II. L'INDÉFECTIBILITÉ DE L'ÉGLISE

1. L'erreur ne peut jamais dominer dans l'Église, c'est un dogme; mais elle peut avancer fort loin, et c'est une expérience et un fait historique, Dieu lui permettant de grands succès pour éprouver les élus. C'est le sens de la prophétie de Jésus-Christ prédisant la grande épreuve de l'Eglise qui doit ébranler jusqu'aux vertus des cieux et presque séduire les justes.  Il y a eu des moments, dans l'Histoire, où le succès de l'erreur a été aussi loin qu'il est possible et, ce semble, jusqu'à l'extrême limite au delà de laquelle ce succès serait devenu un triomphe sur la vérité, triomphe qui est impossible.

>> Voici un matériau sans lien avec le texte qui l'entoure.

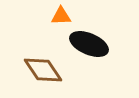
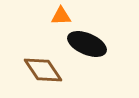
black ellipse: moved 2 px left
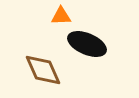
brown diamond: rotated 9 degrees clockwise
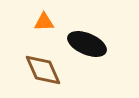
orange triangle: moved 17 px left, 6 px down
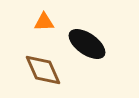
black ellipse: rotated 12 degrees clockwise
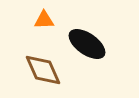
orange triangle: moved 2 px up
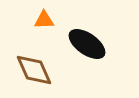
brown diamond: moved 9 px left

Les deux époques de l'Histoire où ce succès de l'erreur a été le plus près d'être complet, c'est 1o celle où, comme dit saint Jérôme, le monde s'étonna d'être devenu arien, tellement que ce mot de saint Jérôme et surtout le fait qu'il exprime, sont pour nous un problème historique difficile à résoudre, 2o celle du grand schisme d'Occident et du concile de Constance et de Bâle où il sembla, d'une part, que le Saint-Siège même était tombé au pouvoir de l'ennemi, de l'autre, que l'erreur avait le dessus au sein d'un concile œcuménique représentant l'Église universelle, tellement qu'il ne nous est pas si facile ni de bien juger de quel côté était la vraie succession de saint Pierre, ni de déterminer exactement jusqu'où va, et où s'arrête l'œcuménicité du concile.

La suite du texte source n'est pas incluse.